Find and return every line of the data that contains the word "PACA".

::::

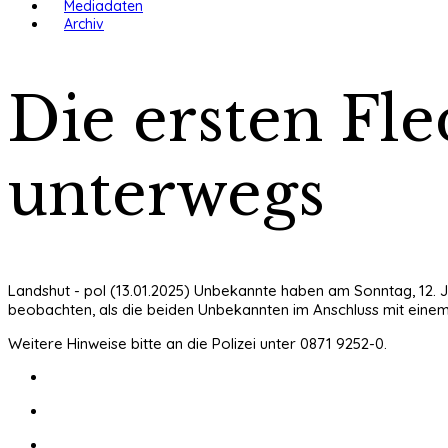
Mediadaten
Archiv
Die ersten Fl
unterwegs
Landshut - pol (13.01.2025) Unbekannte haben am Sonntag, 12. 
beobachten, als die beiden Unbekannten im Anschluss mit einem
Weitere Hinweise bitte an die Polizei unter 0871 9252-0.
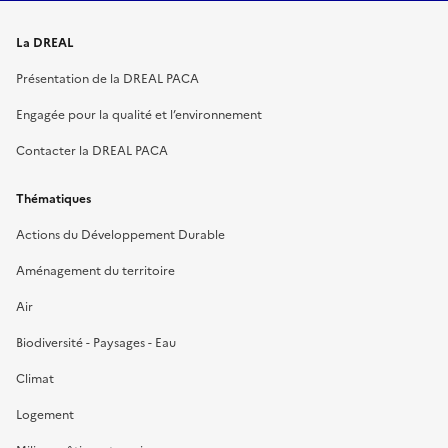
La DREAL
Présentation de la DREAL PACA
Engagée pour la qualité et l’environnement
Contacter la DREAL PACA
Thématiques
Actions du Développement Durable
Aménagement du territoire
Air
Biodiversité - Paysages - Eau
Climat
Logement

::::

Written solution:
Présentation de la DREAL PACA
Contacter la DREAL PACA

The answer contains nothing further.